Jalan yang dilalui kini lebih kecil jika dibanding sebelumnya. Panorama perkebunan sawit terus merajai. Lagi, saya mengintip speedometer pakcik/bapak supir! Kecepatannya  hampir 120 km/jam. Pantas berasa sangat laju!! Padahal melalui jalanan bergelombang naik turun.  Rambu “Awas” hati-hati bahkan tak mempengaharui pakcik supir. Membelah jalan perkebunan, beberapa kali saya melihat papan bertuliskan “Utamakan keselamatan semasa bekerja”.  Inilah jargon safety first dalam bahasa Melayu, Malaysia.

Minibus melintas di jembatan sebuah sungai kecil. Di sisi kanan, ladang sawit terlihat baru ditanam. Mobil terus melaju dalam kecepatan tinggi. Rasanya seperti terbang di jalan sepi!.  Ada rambu “Awas” dan “Pandu Cermat Jiwa Selamat” di jalan menikung.

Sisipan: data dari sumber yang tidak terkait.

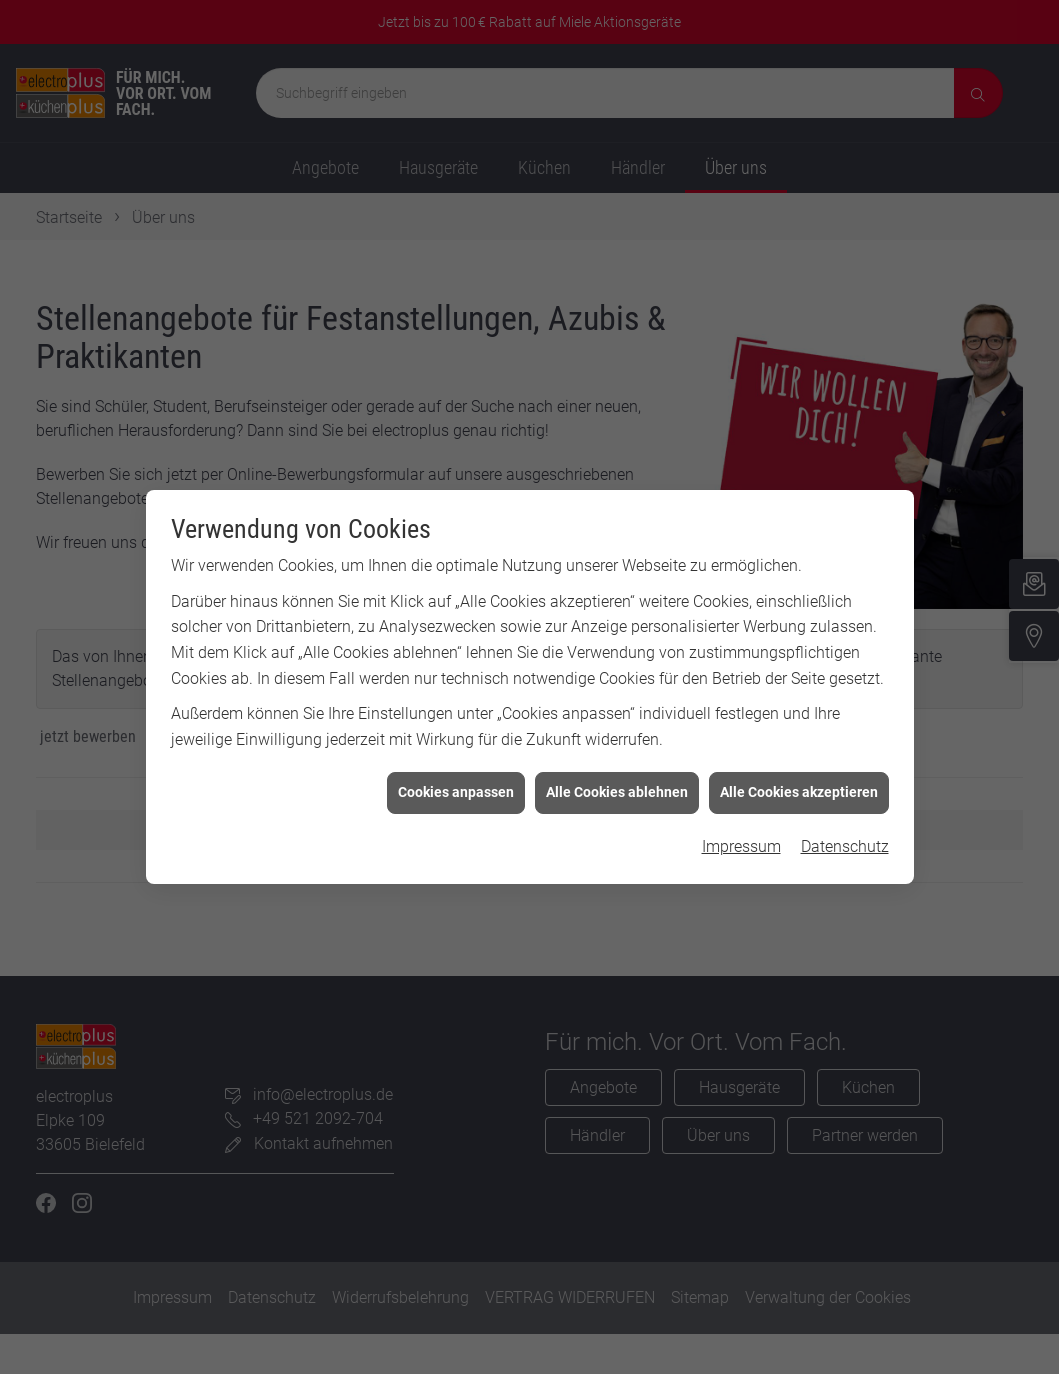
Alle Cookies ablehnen (617, 761)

Dari awal perjalanan, saya memang sengaja untuk tak tidur. Karena ingin menengok rupa Jalan Raya Pan Borneo, Malaysia disini. Sementara semua penumpang tertidur, saya yang asyik mencatat apa yang dilihat didengar di sepanjang jalan. Dengan diiringi musik pakcik supir dari lagu melow Malaysia hingga India. Dua orang kakak/encik berkerudung yang perawakannya sama dengan saya, mungkin tak menyadari bahwa saya adalah orang asing dari negara tetangga.

Ladang PJ Nagus

Pertama kalinya minibus pun berhenti menurunkan penumpang di persimpangan pos penjaga sebuah perkebunan sawit. Nama perkebunan sawit tersebut yakni Ladang PJ Nagus. 

Lanjut lagi, minibus melaju tinggi mendahului kendaraan mobil di depan. Harus saya akui pakcik supir minibus yang kira-kira seusia orang tua saya ini memiliki keahlian membalap, dua jempol!! Efek penduduk negara tuan rumah F1 mungkin.

Ada rambu jalan bertuliskan “Awas Kawasan Kemalangan!”.  Saya tak mengerti maksudnya. Ada lagi plang papan bertuliskan “Tanda Amaran Mencuri Didakwa” di tepian jalan perkebunan sawit yang dilewati.

Semporna 20 km lagi!! Musik yang diputar berganti jadi lagu hari raya ala Malaysia. Ya, saya kesini memang masih dalam suasana lebaran Idul Fitri. Minibus kini melewati kawasan sekolah. Ada rambu bertuliskan “Kawasan Sekolah Pandu dengan Cermat”. Ini saya mengerti! Artinya kita harus hati-hati mengemudi.

Saya tak merasa sedang berada di luar negeri ketika melihat rumah perkampungan penduduk di sini. Kebanyakan adalah tipe rumah panggung . Lorong rumah dibuat sebagai bagasi mobil.

Semporna 5 km lagi!!. Kecepatan melambat 40km/jam. Gapura selamat datang , menyambut kedatangan saya di Semporna. Minibus memutar di sebuah bundaran. Mengambil jalan kanan yang bertanda Jalan Lapangan Terbang. “Kawasan Kemalangan, Kurangkan Laju! Awas Kawasan Kampung, Pandu dengan Cermat” begitulah tulisan rambu jalan yang saya baca . Lagi melewati sebuah bundaran. Minibus mengambil jalan kiri. Rupanya sebelah kanan adalah Bukit Tengkorak. Ahhh,,sebelumnya saya membaca informasi bahwa bukit ini merupakan situs arkeologi, layak dikunjungi jika kita ke Semporna. Tetapi ini bukanlah tujuan saya datang ke Semporna.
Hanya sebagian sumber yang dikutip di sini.